WHAT IS REQUIRED: Each entry below needs to be transcribed verbatim; the images should not appear.

SOURCE MATERIAL:
---------------

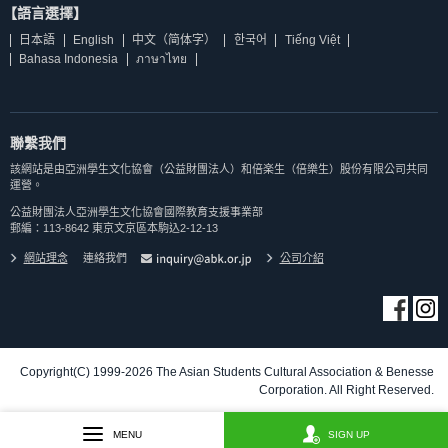
【語言選擇】
日本語
English
中文（简体字）
한국어
Tiếng Việt
Bahasa Indonesia
ภาษาไทย
聯繫我們
該網站是由亞洲學生文化協會（公益財團法人）和倍楽生（倍樂生）股份有限公司共同
運營。
公益財團法人亞洲學生文化協會國際教育支援事業部
郵編：113-8642 東京文京區本駒込2-12-13
網站理念
連絡我們
公司介紹
Copyright(C) 1999-2026 The Asian Students Cultural Association & Benesse
Corporation. All Right Reserved.
MENU
SIGN UP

---------------

THE COMPLETED TASK:
【語言選擇】
日本語
English
中文（简体字）
한국어
Tiếng Việt
Bahasa Indonesia
ภาษาไทย
聯繫我們
該網站是由亞洲學生文化協會（公益財團法人）和倍楽生（倍樂生）股份有限公司共同
運營。
公益財團法人亞洲學生文化協會國際教育支援事業部
郵編：113-8642 東京文京區本駒込2-12-13
網站理念
連絡我們
公司介紹
Copyright(C) 1999-2026 The Asian Students Cultural Association & Benesse
Corporation. All Right Reserved.
MENU
SIGN UP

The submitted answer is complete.